> _Task input_:
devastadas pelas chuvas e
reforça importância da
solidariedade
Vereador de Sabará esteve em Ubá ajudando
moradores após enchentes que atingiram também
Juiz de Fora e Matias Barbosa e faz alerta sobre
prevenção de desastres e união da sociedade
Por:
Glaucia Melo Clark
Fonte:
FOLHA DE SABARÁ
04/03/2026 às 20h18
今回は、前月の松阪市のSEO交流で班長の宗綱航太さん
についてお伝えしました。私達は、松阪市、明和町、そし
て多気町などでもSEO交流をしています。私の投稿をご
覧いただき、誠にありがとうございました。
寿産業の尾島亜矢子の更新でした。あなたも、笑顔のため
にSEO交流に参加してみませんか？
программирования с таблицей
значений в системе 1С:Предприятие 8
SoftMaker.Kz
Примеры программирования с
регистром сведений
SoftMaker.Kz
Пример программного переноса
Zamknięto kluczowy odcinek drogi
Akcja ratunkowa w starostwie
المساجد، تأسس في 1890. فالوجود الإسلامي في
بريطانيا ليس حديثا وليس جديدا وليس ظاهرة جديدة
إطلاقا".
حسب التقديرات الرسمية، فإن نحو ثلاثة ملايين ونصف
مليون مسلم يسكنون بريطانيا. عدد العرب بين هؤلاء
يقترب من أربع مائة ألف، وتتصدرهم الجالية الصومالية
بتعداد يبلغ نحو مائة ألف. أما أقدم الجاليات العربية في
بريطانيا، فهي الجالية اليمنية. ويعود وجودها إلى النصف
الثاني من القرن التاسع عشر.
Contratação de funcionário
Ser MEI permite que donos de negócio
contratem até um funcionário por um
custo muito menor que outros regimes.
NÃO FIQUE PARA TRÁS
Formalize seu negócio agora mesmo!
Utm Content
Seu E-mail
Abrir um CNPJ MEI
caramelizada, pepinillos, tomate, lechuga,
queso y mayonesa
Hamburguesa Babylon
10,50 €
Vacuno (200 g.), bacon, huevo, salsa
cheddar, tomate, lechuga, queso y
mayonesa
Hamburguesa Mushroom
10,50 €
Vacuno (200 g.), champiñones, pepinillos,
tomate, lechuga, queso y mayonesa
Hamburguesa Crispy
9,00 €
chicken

> _Assignment_: The response should repeat the whole listing exactly.

> _Answer_:
devastadas pelas chuvas e
reforça importância da
solidariedade
Vereador de Sabará esteve em Ubá ajudando
moradores após enchentes que atingiram também
Juiz de Fora e Matias Barbosa e faz alerta sobre
prevenção de desastres e união da sociedade
Por:
Glaucia Melo Clark
Fonte:
FOLHA DE SABARÁ
04/03/2026 às 20h18
今回は、前月の松阪市のSEO交流で班長の宗綱航太さん
についてお伝えしました。私達は、松阪市、明和町、そし
て多気町などでもSEO交流をしています。私の投稿をご
覧いただき、誠にありがとうございました。
寿産業の尾島亜矢子の更新でした。あなたも、笑顔のため
にSEO交流に参加してみませんか？
программирования с таблицей
значений в системе 1С:Предприятие 8
SoftMaker.Kz
Примеры программирования с
регистром сведений
SoftMaker.Kz
Пример программного переноса
Zamknięto kluczowy odcinek drogi
Akcja ratunkowa w starostwie
المساجد، تأسس في 1890. فالوجود الإسلامي في
بريطانيا ليس حديثا وليس جديدا وليس ظاهرة جديدة
إطلاقا".
حسب التقديرات الرسمية، فإن نحو ثلاثة ملايين ونصف
مليون مسلم يسكنون بريطانيا. عدد العرب بين هؤلاء
يقترب من أربع مائة ألف، وتتصدرهم الجالية الصومالية
بتعداد يبلغ نحو مائة ألف. أما أقدم الجاليات العربية في
بريطانيا، فهي الجالية اليمنية. ويعود وجودها إلى النصف
الثاني من القرن التاسع عشر.
Contratação de funcionário
Ser MEI permite que donos de negócio
contratem até um funcionário por um
custo muito menor que outros regimes.
NÃO FIQUE PARA TRÁS
Formalize seu negócio agora mesmo!
Utm Content
Seu E-mail
Abrir um CNPJ MEI
caramelizada, pepinillos, tomate, lechuga,
queso y mayonesa
Hamburguesa Babylon
10,50 €
Vacuno (200 g.), bacon, huevo, salsa
cheddar, tomate, lechuga, queso y
mayonesa
Hamburguesa Mushroom
10,50 €
Vacuno (200 g.), champiñones, pepinillos,
tomate, lechuga, queso y mayonesa
Hamburguesa Crispy
9,00 €
chicken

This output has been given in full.